REQUIREMENT:
Output the full listing exactly as written, with no pictures in it.

►

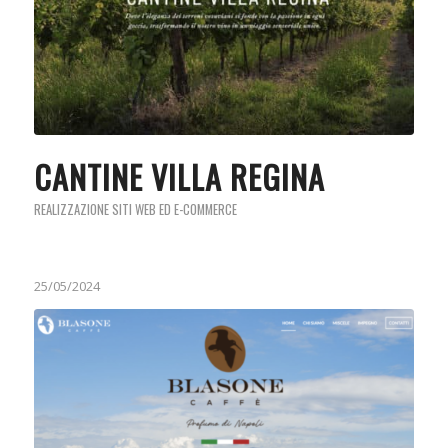
CANTINE VILLA REGINA
REALIZZAZIONE SITI WEB ED E-COMMERCE
25/05/2024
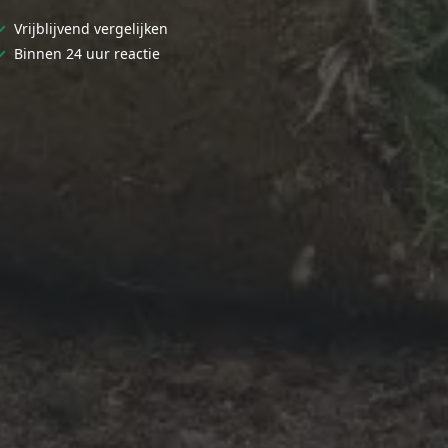
✓
Vrijblijvend vergelijken
✓
Binnen 24 uur reactie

◄

RESPONSE FOR THIS EXERCISE:
CANTINE VILLA REGINA
REALIZZAZIONE SITI WEB ED E-COMMERCE
25/05/2024
✓
Vrijblijvend vergelijken
✓
Binnen 24 uur reactie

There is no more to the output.